Researchers from Swansea University have developed a mathematical shepherding model which they say paves the way for a robot that can gather and herd livestock, control crowds and even clean up the environment.

The model was developed by fitting a flock of sheep and their dog with backpacks containing extremely accurate GPS devices, recording all movements and analysing the results using computer simulations.

The resulting algorithm comprises a series of equations that can be used to tell a robot shepherd where to move to round up and drive its flock towards their destination, every step of the way.

“This could be used in a variety of situations. For example in a smoky room where people can’t see the exit, a robot could direct people towards the exit. The robot could be stationed in the corner of a room and be activated by a fire alarm,” said Dr Andrew King, of Swansea University, who worked on the research.

Not surprisingly, the researchers found that sheepdogs use two simple rules to gather their flock – they collect them when they’re dispersed and drive them forward when they’re bunched up. Individual sheep seek to reduce their own risk from a potential predator by moving towards the centre of the flock until they get to close to the others, at which point they move slightly apart.
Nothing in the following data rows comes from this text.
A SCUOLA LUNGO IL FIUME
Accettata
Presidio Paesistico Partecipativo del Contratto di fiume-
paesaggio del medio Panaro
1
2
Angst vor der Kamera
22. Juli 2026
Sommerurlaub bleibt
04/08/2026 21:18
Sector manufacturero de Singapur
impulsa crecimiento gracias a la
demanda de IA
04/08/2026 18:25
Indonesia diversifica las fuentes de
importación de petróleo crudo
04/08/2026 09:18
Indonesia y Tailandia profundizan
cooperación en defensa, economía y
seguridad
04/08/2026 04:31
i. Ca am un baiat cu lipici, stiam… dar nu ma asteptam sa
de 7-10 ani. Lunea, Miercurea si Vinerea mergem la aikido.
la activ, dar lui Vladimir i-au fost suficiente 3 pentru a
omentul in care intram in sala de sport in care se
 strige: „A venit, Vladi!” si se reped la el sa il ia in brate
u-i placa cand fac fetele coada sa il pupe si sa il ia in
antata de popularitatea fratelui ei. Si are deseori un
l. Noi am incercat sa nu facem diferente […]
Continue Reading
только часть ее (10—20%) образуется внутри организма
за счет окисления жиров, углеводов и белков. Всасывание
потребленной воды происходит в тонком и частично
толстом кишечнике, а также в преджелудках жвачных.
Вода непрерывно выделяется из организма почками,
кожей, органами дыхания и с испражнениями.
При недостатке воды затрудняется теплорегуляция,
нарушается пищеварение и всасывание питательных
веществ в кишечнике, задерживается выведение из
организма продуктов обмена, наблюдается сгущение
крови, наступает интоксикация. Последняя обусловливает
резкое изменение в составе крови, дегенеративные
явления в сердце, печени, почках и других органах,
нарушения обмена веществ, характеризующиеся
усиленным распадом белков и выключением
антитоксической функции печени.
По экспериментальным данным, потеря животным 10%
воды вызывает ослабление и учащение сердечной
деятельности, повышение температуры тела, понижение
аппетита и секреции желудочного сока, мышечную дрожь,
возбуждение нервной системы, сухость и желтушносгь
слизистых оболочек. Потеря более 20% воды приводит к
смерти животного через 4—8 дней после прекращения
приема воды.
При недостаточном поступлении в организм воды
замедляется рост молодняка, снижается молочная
But the resulting equations that describe this logical behaviour is far more complex.

“We had to think about what the dog could see to develop our model. It basically sees white, fluffy things in front of it. If the dog sees gaps between the sheep, or the gaps are getting bigger, the dog needs to bring them together,” said Dr King.
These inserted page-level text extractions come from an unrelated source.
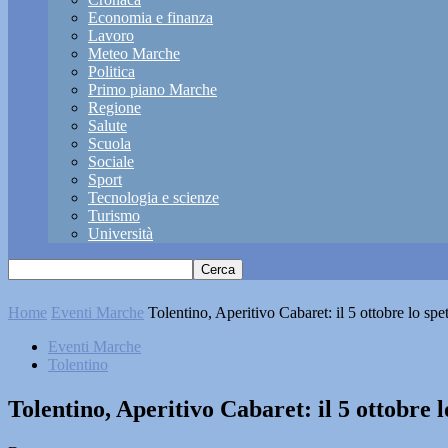
Economia e finanza
Lavoro
Meteo Marche
Politica
Primo piano Marche
Regione
Salute
Scuola
Sociale
Sport
Tecnologia e scienze
Turismo
Università
Home
Eventi Marche
Tolentino, Aperitivo Cabaret: il 5 ottobre lo spet
Eventi Marche
Tolentino
Tolentino, Aperitivo Cabaret: il 5 ottobre l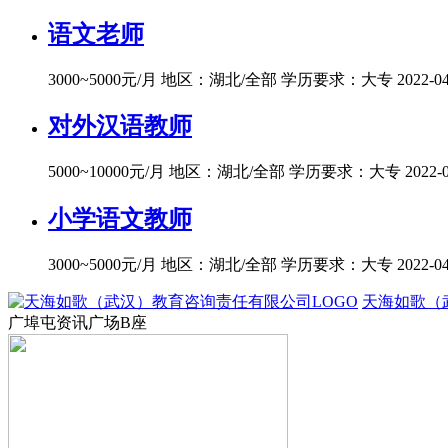
语文老师
3000~5000元/月
地区：湖北/全部
学历要求：大专
2022-0
对外汉语教师
5000~10000元/月
地区：湖北/全部
学历要求：大专
2022-
小学语文教师
3000~5000元/月
地区：湖北/全部
学历要求：大专
2022-0
天海如歌（
广埠屯资讯广场B座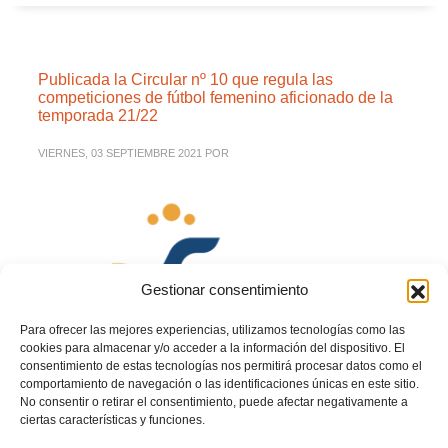
Publicada la Circular nº 10 que regula las
competiciones de fútbol femenino aficionado de la
temporada 21/22
VIERNES, 03 SEPTIEMBRE 2021
POR
Gestionar consentimiento
Para ofrecer las mejores experiencias, utilizamos tecnologías como las
cookies para almacenar y/o acceder a la información del dispositivo. El
consentimiento de estas tecnologías nos permitirá procesar datos como el
comportamiento de navegación o las identificaciones únicas en este sitio.
No consentir o retirar el consentimiento, puede afectar negativamente a
ciertas características y funciones.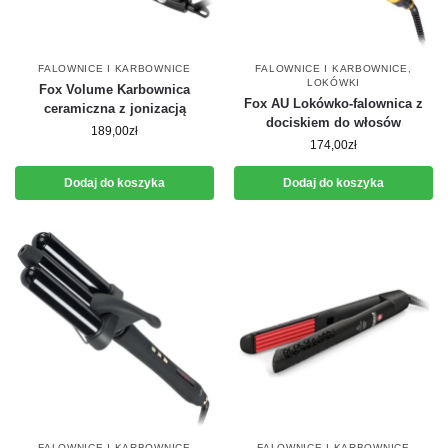
FALOWNICE I KARBOWNICE
FALOWNICE I KARBOWNICE
,
LOKÓWKI
Fox Volume Karbownica
Fox AU Lokówko-falownica z
ceramiczna z jonizacją
dociskiem do włosów
189,00
zł
174,00
zł
Dodaj do koszyka
Dodaj do koszyka
FALOWNICE I KARBOWNICE
FALOWNICE I KARBOWNICE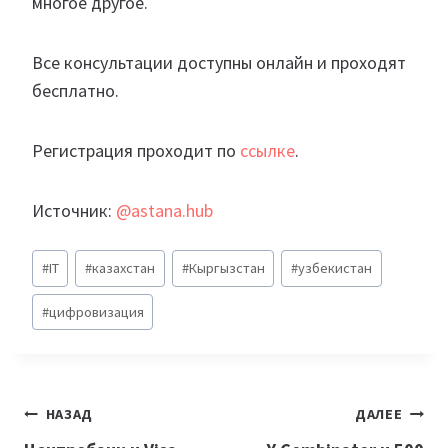
многое другое.
Все консультации доступны онлайн и проходят
бесплатно.
Регистрация проходит по
ссылке
.
Источник:
@astana.hub
Метки
#
IT
#
казахстан
#
Кыргызстан
#
узбекистан
записи:
#
цифровизация
Навигация
НАЗАД
ДАЛЕЕ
“At every time step in the model, the dog decides if the herd is cohesive enough or not. If not cohesive, it will make it cohesive, but if it’s already cohesive the dog will push the herd towards the target,” added Daniel Strombom of Uppsala University in Sweden, who analysed the data and helped develop the model.

By analysing the decisions the dog is constantly making about the size of the gaps, the number of sheep, the moves it made each step of the way and when the flock was cohesive enough to move forward, the researchers were able to come up with the model.
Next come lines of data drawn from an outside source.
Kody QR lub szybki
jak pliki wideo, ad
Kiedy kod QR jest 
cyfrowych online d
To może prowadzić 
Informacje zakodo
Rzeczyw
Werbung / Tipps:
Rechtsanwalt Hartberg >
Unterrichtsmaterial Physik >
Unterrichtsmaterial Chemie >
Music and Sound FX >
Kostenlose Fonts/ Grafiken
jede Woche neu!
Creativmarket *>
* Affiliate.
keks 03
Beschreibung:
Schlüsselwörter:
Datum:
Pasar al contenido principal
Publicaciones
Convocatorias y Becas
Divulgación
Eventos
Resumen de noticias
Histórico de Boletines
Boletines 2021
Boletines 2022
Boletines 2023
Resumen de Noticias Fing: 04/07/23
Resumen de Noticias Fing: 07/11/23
Other uses for a robot programmed with the mathematical shepherding model include keeping animals away from places they are not wanted. It could also be used to guide groups of robots, used to clean up marine oil spills, or to gather them after they have collected data on the environment and need to be brought back, Mr Strombom said.

The model he has created allows a single “shepherd” to herd a flock of about 100 individuals.

“If you watch sheepdogs rounding up sheep, the dog weaves back and forth behind the flock in exactly the way that we see in the model,” Dr King added.

The experiments were conducted on a flock of 46 three-year-old female marino sheep and a trained female Australian Kelpie working farm dog. All trials were undertaken in South Australia and the sheep were housed in a 5 hectare field with constant access to hay and water.

The research is published in the Journal of the Royal Society Interface and also involved the Royal Veterinary College, which designed the GPS backpacks for the sheep.